Dataset entries:
---+---

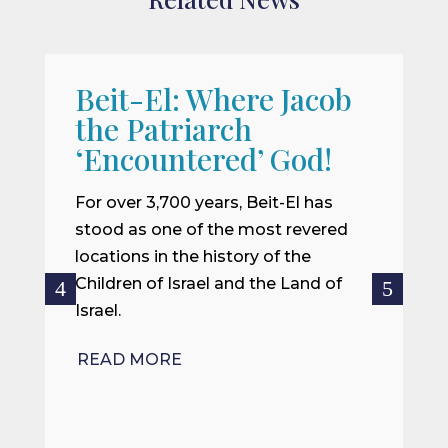
Beit-El: Where Jacob
A
the Patriarch
W
‘Encountered’ God!
I
m
For over 3,700 years, Beit-El has
i
stood as one of the most revered
o
locations in the history of the
ce
Children of Israel and the Land of
Israel.
R
READ MORE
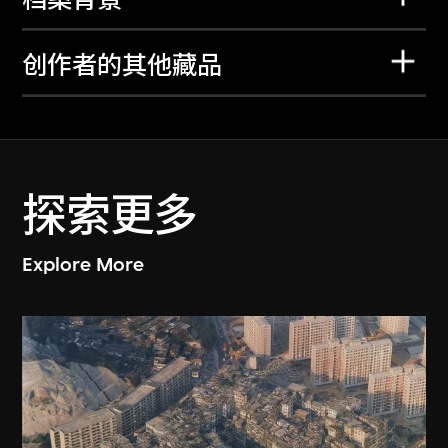
创作者的其他藏品
探索更多
Explore More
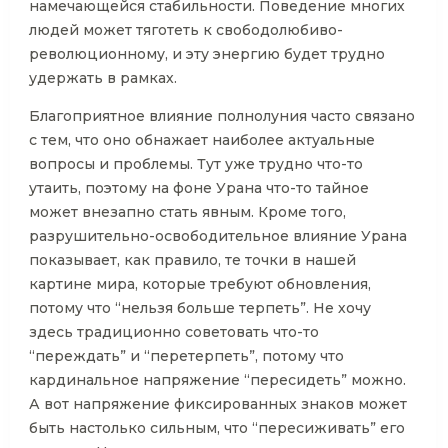
намечающейся стабильности. Поведение многих
людей может тяготеть к свободолюбиво-
революционному, и эту энергию будет трудно
удержать в рамках.
Благоприятное влияние полнолуния часто связано
с тем, что оно обнажает наиболее актуальные
вопросы и проблемы. Тут уже трудно что-то
утаить, поэтому на фоне Урана что-то тайное
может внезапно стать явным. Кроме того,
разрушительно-освободительное влияние Урана
показывает, как правило, те точки в нашей
картине мира, которые требуют обновления,
потому что “нельзя больше терпеть”. Не хочу
здесь традиционно советовать что-то
“переждать” и “перетерпеть”, потому что
кардинальное напряжение “пересидеть” можно.
А вот напряжение фиксированных знаков может
быть настолько сильным, что “пересиживать” его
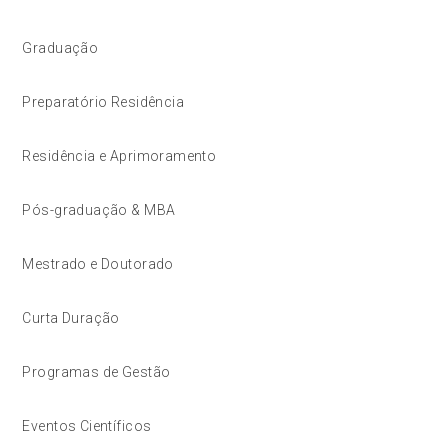
Graduação
Preparatório Residência
Residência e Aprimoramento
Pós-graduação & MBA
Mestrado e Doutorado
Curta Duração
Programas de Gestão
Eventos Científicos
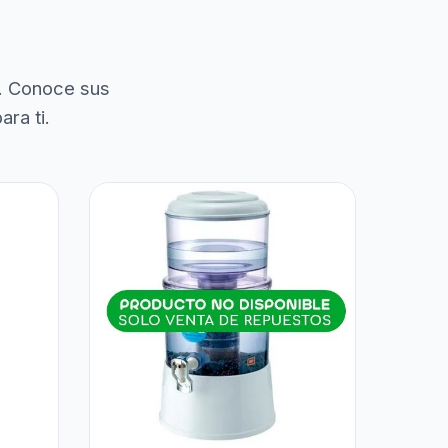
. Conoce sus
ra ti.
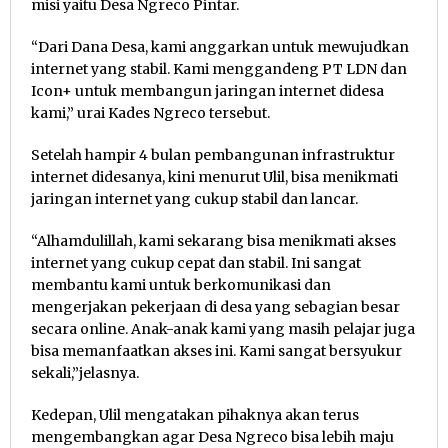
misi yaitu Desa Ngreco Pintar.
“Dari Dana Desa, kami anggarkan untuk mewujudkan
internet yang stabil. Kami menggandeng PT LDN dan
Icon+ untuk membangun jaringan internet didesa
kami,” urai Kades Ngreco tersebut.
Setelah hampir 4 bulan pembangunan infrastruktur
internet didesanya, kini menurut Ulil, bisa menikmati
jaringan internet yang cukup stabil dan lancar.
“Alhamdulillah, kami sekarang bisa menikmati akses
internet yang cukup cepat dan stabil. Ini sangat
membantu kami untuk berkomunikasi dan
mengerjakan pekerjaan di desa yang sebagian besar
secara online. Anak-anak kami yang masih pelajar juga
bisa memanfaatkan akses ini. Kami sangat bersyukur
sekali,”jelasnya.
Kedepan, Ulil mengatakan pihaknya akan terus
mengembangkan agar Desa Ngreco bisa lebih maju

---+---

• WHAT TO WORK ON:
Search the records for the string "напряжение", and copy every line that holds it.

• SOLUTION TO THIS PROBLEM:
кардинальное напряжение “пересидеть” можно.
А вот напряжение фиксированных знаков может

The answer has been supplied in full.